Visit them and express your gratitude for the work that they have done; if you can, bring a tray of good coffee to keep them going. You should take this opportunity, which is known as Miners’ Day, to reflect on everything you have and be grateful for it.
Thing’s You Didn’t Know About National Miners Day
The prosperity of our nation has long been based on mining, yet National Miners Day wasn’t formally established by our Congress until 2009. National Miners Day was first proposed in the US House of Representatives by Congressmen Rahall, Capito, and Mollohan.
It was approved and advanced to the Senate. On December 3, 2009, the United States Senate approved a resolution that was sponsored by Senators Byrd, Rockefeller, and Reid. Although it wasn’t declared a national holiday until 2009, miners celebrated National Miners Day for more than a century prior to that.
In 1907, the Mine Safety and Health Administration (MSHA) established National Miners Day to remember a mining accident that had happened that year. In an explosion in the No. 6 and No. 8 mines in Monongah, West Virginia, 362 miners perished. The greatest industrial accident to ever occur in the United States is still this incident.
The Monongah catastrophe was not the first nor the last time that a mining accident injured or killed dedicated miners. Tens of thousands of miners died in mining accidents between 1890 and 1910. You wouldn’t believe it, but over a thousand miners died per year during the start of the 20th century. Thousands more people were hurt in addition to these fatalities.
On National Miners Day, we pay tribute to all those who died or were hurt while working in our country’s mines. Several would contend that black lung disease is one of the most destructive mining catastrophes, even if there were many events prior to the Monongah explosion (and thereafter).
Black lung disease, also referred to as coal workers’ pneumoconiosis (CWP), is brought on by persistent coal dust exposure. Coal miners and other people who work with coal frequently develop this illness. According to studies, industrial bronchitis affects 16–17% of all coal workers (which can lead to black lung).

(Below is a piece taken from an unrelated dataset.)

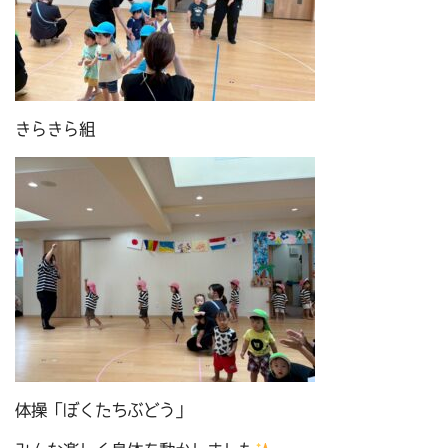
きらきら組
体操「ぼくたちぶどう」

Black lung disease causes about 25,000 deaths annually, but that number used to be significantly higher. Black lung rates didn’t decline by 90% until the Federal Coal Act of 1969; prior to the 1950s, little was known about the illness. Before starting work in the coal mining business, all Americans are required to undergo a free medical examination. The same free test must be made available to all employees in coal mines every five years as long as they are still employed.

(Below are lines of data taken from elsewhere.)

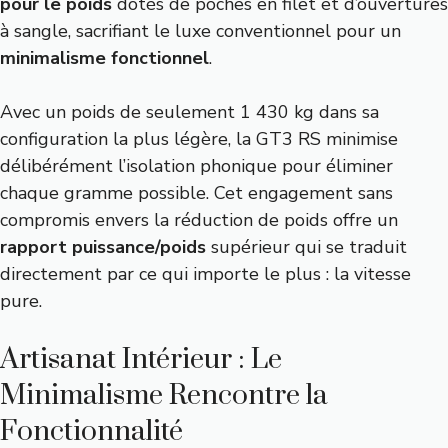
pour le poids
dotés de poches en filet et d’ouvertures
à sangle, sacrifiant le luxe conventionnel pour un
minimalisme fonctionnel
.
Avec un poids de seulement 1 430 kg dans sa
configuration la plus légère, la GT3 RS minimise
délibérément l’isolation phonique pour éliminer
chaque gramme possible. Cet engagement sans
compromis envers la réduction de poids offre un
rapport puissance/poids
supérieur qui se traduit
directement par ce qui importe le plus : la vitesse
pure.
Artisanat Intérieur : Le
Minimalisme Rencontre la
Fonctionnalité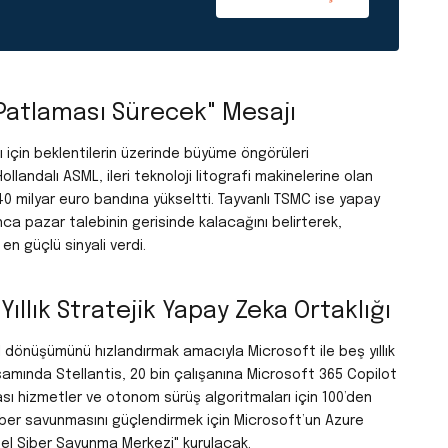
Patlaması Sürecek" Mesajı
lı için beklentilerin üzerinde büyüme öngörüleri
Hollandalı ASML, ileri teknoloji litografi makinelerine olan
0 milyar euro bandına yükseltti.
Tayvanlı TSMC ise yapay
ca pazar talebinin gerisinde kalacağını belirterek,
n güçlü sinyali verdi.
ıllık Stratejik Yapay Zeka Ortaklığı
al dönüşümünü hızlandırmak amacıyla Microsoft ile beş yıllık
samında Stellantis, 20 bin çalışanına Microsoft 365 Copilot
rası hizmetler ve otonom sürüş algoritmaları için 100’den
siber savunmasını güçlendirmek için Microsoft’un Azure
sel Siber Savunma Merkezi" kurulacak.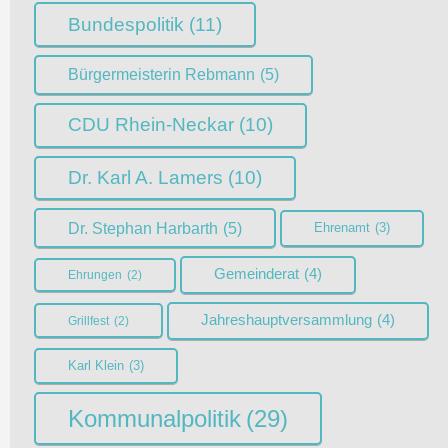
Bundespolitik
(11)
Bürgermeisterin Rebmann
(5)
CDU Rhein-Neckar
(10)
Dr. Karl A. Lamers
(10)
Dr. Stephan Harbarth
(5)
Ehrenamt
(3)
Gemeinderat
(4)
Ehrungen
(2)
Jahreshauptversammlung
(4)
Grillfest
(2)
Karl Klein
(3)
Kommunalpolitik
(29)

NOISH Coal Workers’ Health Surveillance Program is the organization that conducts these free examinations. Technicians from NIOSH programmes also travel to areas of the country with coal mines to give services. The risks miners encounter at work don’t just include black lung and explosions. Inadequate electrical work, inadequate lighting, and machinery are other major dangers, according to the Centers for Disease Control.
A significant concern to operations worldwide is weather-related mining accidents. Unfortunately, mining and landslides frequently come into contact, creating a hazardous mix. Mines are particularly vulnerable to mudslides or landslides during or after periods of heavy rain. These have the power to ensnare miners underground and bury them beneath mountains of dirt and debris.
Miners must contend with lightning in addition to landslides as a result of the weather. Even when the sky is clear, lightning can still strike. Many mining operations put their people at danger without weather intelligence.
A lot of mines that set the standard for safety in the sector use weather alerting solutions like an Outdoor Alerting System or weather visualization software like Sferic Maps to safeguard its employees. Over 366,000 men and women continue the American mining tradition today. Nearly 100 different minerals are mined in this country.